Wouldn’t Put It Past Them To Scam A Child

, , , | Legal | December 29, 2018

(I have a personal cell phone, which I am using to play a game while my four-year-old has a snack and uses her tablet. While playing my game, I see a call coming in and I answer it. Nearly right off I realize it’s a scam used before, but using a different system.)

Me: “Hello?”

Scammer: “Hello, this is [unintelligible name and heavy accent]. I’m calling to let you know your netbook has a security issue.”

Me: *thinking of the old Windows version of this scam* “Oh, no, that’s terrible!”

Scammer: “Yes, ma’am, you should check your netbook and make sure its security is running.”

Me: “Will do.” *gets out my WINDOWS laptop and boots it up, letting them hear the Window’s obvious boot-up noise* “What should I do?”

Scammer: “You need to open your security and see if it’s working.”

Me: *pretends to do that, while instead just clicking on the desktop* “Oh, no, it’s not!

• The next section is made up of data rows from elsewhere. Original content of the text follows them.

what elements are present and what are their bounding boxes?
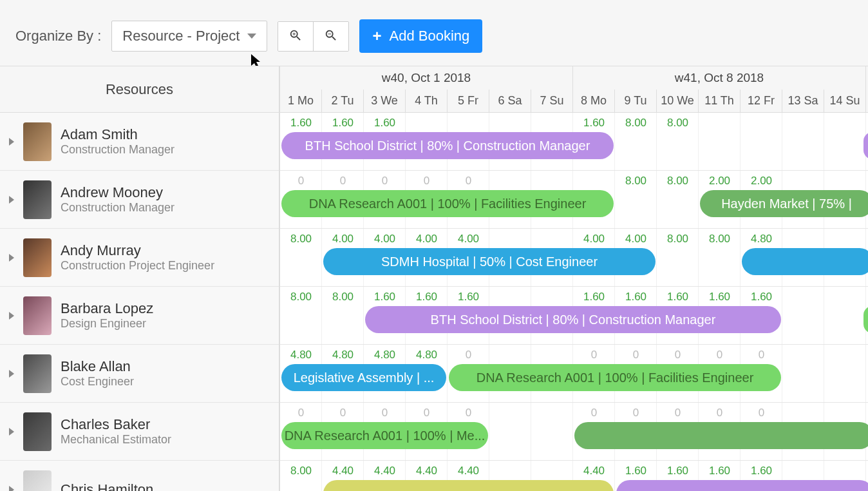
hour-value [489, 175, 531, 186]
timeline-header: w40, Oct 1 2018w41, Oct 8 2018 1 Mo2 Tu3… [280, 66, 868, 113]
plus-icon: + [372, 27, 381, 45]
hour-value: 4.40 [322, 465, 364, 476]
add-booking-button[interactable]: + Add Booking [359, 19, 482, 53]
resource-row[interactable]: Andrew Mooney Construction Manager [0, 171, 279, 229]
day-header[interactable]: 5 Fr [448, 90, 489, 113]
avatar [23, 180, 52, 219]
booking-bar[interactable]: BTH School District | 80% | Construction… [365, 306, 781, 333]
hour-value [782, 175, 824, 186]
zoom-in-button[interactable] [278, 22, 314, 51]
resource-role: Mechanical Estimator [61, 433, 171, 447]
day-header[interactable]: 8 Mo [573, 90, 615, 113]
booking-bar[interactable]: Legislative Assembly | ... [281, 364, 446, 391]
hour-value: 2.00 [741, 175, 782, 186]
day-header[interactable]: 10 We [657, 90, 699, 113]
booking-bar[interactable] [574, 422, 868, 449]
hour-value: 4.40 [364, 465, 406, 476]
resource-info: Andy Murray Construction Project Enginee… [61, 242, 214, 273]
hour-value [406, 117, 448, 128]
hour-value [824, 117, 866, 128]
week-header: w41, Oct 8 2018 [573, 66, 866, 90]
hour-value [531, 175, 573, 186]
expand-arrow-icon[interactable] [9, 486, 14, 492]
day-header[interactable]: 14 Su [824, 90, 866, 113]
booking-bar[interactable]: SDMH Hospital | 50% | Cost Engineer [323, 248, 656, 275]
timeline-row[interactable]: 8.004.004.004.004.004.004.008.008.004.80… [280, 229, 868, 287]
expand-arrow-icon[interactable] [9, 254, 14, 262]
zoom-controls [278, 21, 349, 52]
resource-role: Construction Project Engineer [61, 259, 214, 273]
hour-value [573, 175, 615, 186]
booking-bar[interactable]: DNA Research A001 | 100% | Me... [281, 422, 488, 449]
timeline-row[interactable]: 0000000000DNA Research A001 | 100% | Me.… [280, 403, 868, 461]
booking-bar[interactable]: DNA Research A001 | 100% | Facilities En… [449, 364, 781, 391]
hour-value [489, 465, 531, 476]
hour-value [824, 349, 866, 360]
hour-value: 8.00 [615, 175, 657, 186]
timeline-row[interactable]: 1.601.601.601.608.008.00BTH School Distr… [280, 113, 868, 171]
expand-arrow-icon[interactable] [9, 196, 14, 204]
hour-value: 8.00 [699, 233, 741, 244]
resource-name: Barbara Lopez [61, 300, 153, 317]
hour-value [531, 233, 573, 244]
hour-value [782, 233, 824, 244]
timeline-row[interactable]: 8.004.404.404.404.404.401.601.601.601.60 [280, 461, 868, 491]
zoom-out-button[interactable] [314, 22, 348, 51]
resource-info: Charles Baker Mechanical Estimator [61, 416, 171, 447]
booking-bar[interactable]: BTH School District | 80% | Construction… [281, 132, 614, 159]
hour-value: 1.60 [364, 117, 406, 128]
day-header[interactable]: 9 Tu [615, 90, 657, 113]
day-header[interactable]: 7 Su [531, 90, 573, 113]
hour-value: 4.80 [741, 233, 782, 244]
hour-value: 0 [280, 175, 322, 186]
day-header[interactable]: 3 We [364, 90, 406, 113]
hour-value: 0 [573, 407, 615, 418]
dropdown-value: Resource - Project [122, 28, 240, 44]
resource-info: Adam Smith Construction Manager [61, 126, 175, 157]
day-header[interactable]: 13 Sa [782, 90, 824, 113]
hour-value: 4.40 [573, 465, 615, 476]
day-header[interactable]: 1 Mo [280, 90, 322, 113]
expand-arrow-icon[interactable] [9, 138, 14, 146]
hour-value [448, 117, 489, 128]
booking-bar[interactable]: Hayden Market | 75% | [700, 190, 868, 217]
resource-info: Andrew Mooney Construction Manager [61, 184, 175, 215]
hour-value: 4.80 [406, 349, 448, 360]
day-header[interactable]: 11 Th [699, 90, 741, 113]
resource-row[interactable]: Adam Smith Construction Manager [0, 113, 279, 171]
day-header[interactable]: 4 Th [406, 90, 448, 113]
hour-value: 1.60 [573, 117, 615, 128]
hour-value: 0 [322, 175, 364, 186]
resource-row[interactable]: Chris Hamilton [0, 461, 279, 491]
resource-row[interactable]: Charles Baker Mechanical Estimator [0, 403, 279, 461]
booking-bar[interactable]: DNA Research A001 | 100% | Facilities En… [281, 190, 614, 217]
expand-arrow-icon[interactable] [9, 370, 14, 378]
booking-bar[interactable] [323, 480, 614, 491]
timeline-row[interactable]: 8.008.001.601.601.601.601.601.601.601.60… [280, 287, 868, 345]
day-header[interactable]: 6 Sa [489, 90, 531, 113]
booking-bar[interactable] [616, 480, 868, 491]
expand-arrow-icon[interactable] [9, 312, 14, 320]
organize-by-label: Organize By : [15, 28, 101, 44]
timeline-row[interactable]: 4.804.804.804.80000000Legislative Assemb… [280, 345, 868, 403]
resource-name: Andy Murray [61, 242, 214, 259]
booking-bar[interactable] [742, 248, 868, 275]
hour-value: 0 [699, 407, 741, 418]
avatar [23, 412, 52, 451]
hour-value: 8.00 [657, 175, 699, 186]
hour-value: 0 [741, 349, 782, 360]
day-header[interactable]: 2 Tu [322, 90, 364, 113]
hour-value [531, 291, 573, 302]
expand-arrow-icon[interactable] [9, 428, 14, 436]
timeline-row[interactable]: 000008.008.002.002.00DNA Research A001 |… [280, 171, 868, 229]
resource-row[interactable]: Blake Allan Cost Engineer [0, 345, 279, 403]
hour-value: 1.60 [741, 291, 782, 302]
organize-by-dropdown[interactable]: Resource - Project [111, 21, 267, 52]
resource-row[interactable]: Andy Murray Construction Project Enginee… [0, 229, 279, 287]
resource-row[interactable]: Barbara Lopez Design Engineer [0, 287, 279, 345]
hour-value: 1.60 [406, 291, 448, 302]
hour-value: 4.80 [322, 349, 364, 360]
hour-value: 4.00 [322, 233, 364, 244]
day-header[interactable]: 12 Fr [741, 90, 782, 113]
resource-info: Blake Allan Cost Engineer [61, 358, 134, 389]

What do I do?”

Scammer: “Do you see the CTRL button and a button that has four squares on it? Press those two and R together, then let go.”

Me: *hits G, H, and T, doing nothing to my laptop* “A pop-up came up…”

Scammer: “Could you tell me what it says, ma’am?”

Me: “Yeah, it says, ‘Congrats! You are being scammed!’ You people aren’t bright, are you? That was WINDOWS you heard boot up. Not netbook.”

Scammer: *starts swearing*

Me: *puts the phone to daughter’s ear*

Daughter: “No, no, no, no, no! Bad! No!” *wagging finger at phone* “Bad! No! No, no, no!”

Me: *laughing* “Good girl.” *brings the phone back to my ear* “Might want to remove my number; I’ve got plenty of tricks up my sleeve.” *hangs up* “Hey, [Daughter]. Want some ice cream off for telling that bad man, ‘No, no, no’?”

Daughter: “Yeah!”

(Oh, well. Another scammer to mess with, I guess. I hate scammers.)